What is unusual is the premise that clemency should be the key that unlocks her testimony. Clemency is not a courtroom bargain. It is presidential power. The Constitution gives the president authority to grant pardons and reprieves for federal offenses, as described in Congress’s official constitutional reference, the Constitution Annotated.

So when Maxwell’s lawyer links “truth” to clemency, he is not negotiating with prosecutors. He is trying to pull the presidency into the deal.

Congress has tools, but fewer than people assume. Lawmakers can subpoena and investigate, but they cannot simply compel a witness to waive the Fifth. One possible route is immunity, which is governed in congressional proceedings by federal statute. Under U.S. law, a committee can seek a court order to compel testimony after a witness invokes the privilege against self-incrimination.

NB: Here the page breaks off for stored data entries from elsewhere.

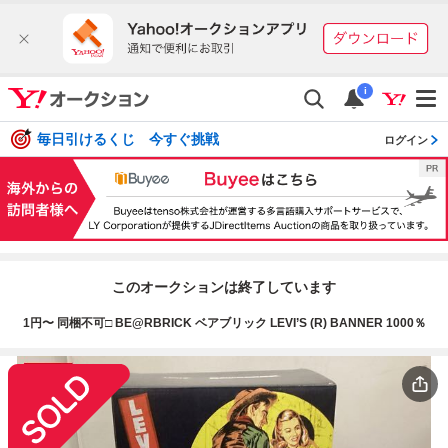
i
毎日引けるくじ 今すぐ挑戦
ログイン
このオークションは終了しています
1円〜 同梱不可□ BE@RBRICK ベアブリック LEVI’S (R) BANNER 1000％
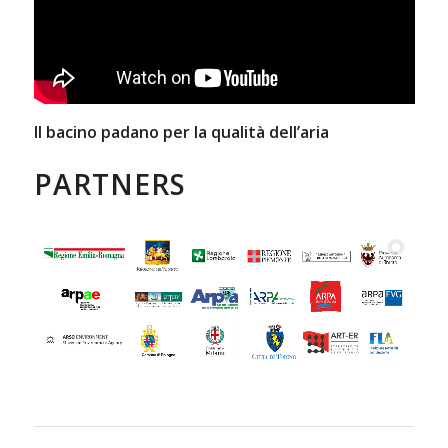
Il bacino padano per la qualità dell’aria
PARTNERS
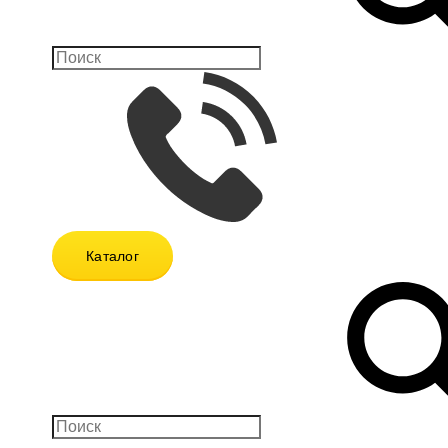
Каталог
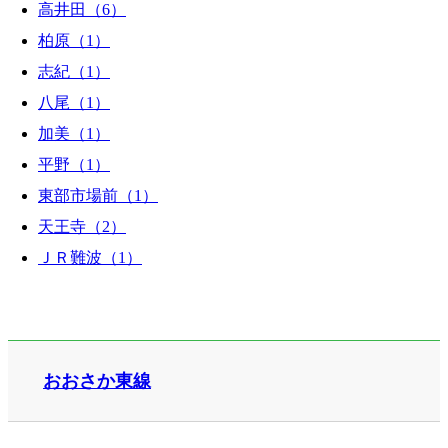
高井田（6）
柏原（1）
志紀（1）
八尾（1）
加美（1）
平野（1）
東部市場前（1）
天王寺（2）
ＪＲ難波（1）
おおさか東線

Even then immunity is not a magic erase button. The Justice Department explains that the most common form is “use immunity,” meaning compelled testimony cannot be used against the witness, but prosecution may still be possible based on independent evidence, according to the Justice Department’s Justice Manual

That reality is why Maxwell’s clemency pitch matters. It suggests she does not trust legal protections that come from Congress or the courts. She wants the kind of protection only a president can give and she wants it first.

If Trump granted clemency, it would not automatically force Maxwell to testify, but it could change the risk calculus that makes pleading the Fifth appealing. A commutation reduces a sentence. A pardon is broader forgiveness for a federal offense. The history and contours of that power are summarized by the White House Historical Association

Politically, clemency would immediately become the story, regardless of what Maxwell says afterward. The public would be left to interpret why a president chose mercy in one of the most infamous criminal sagas in recent memory, and whether testimony offered after clemency is testimony offered freely or testimony purchased.

If clemency is denied, Maxwell’s silence is likely to hold unless Congress pursues immunity and a court order, which is a heavy lift with real consequences for future prosecutions. In the meantime, the country is left with the same uncomfortable tension Maxwell is exploiting: people want answers and the system gives her multiple constitutional ways to refuse.

Maxwell is not a distant witness to the Epstein story. She was convicted as an enabler, someone prosecutors said helped recruit and groom teenage girls and kept the machinery running.

That is why her silence lands as more than a legal tactic. It keeps the public stuck with the same unanswered question that has haunted this case for years: what did the people around Epstein know, when did they know it, and who still benefits from not saying it out loud.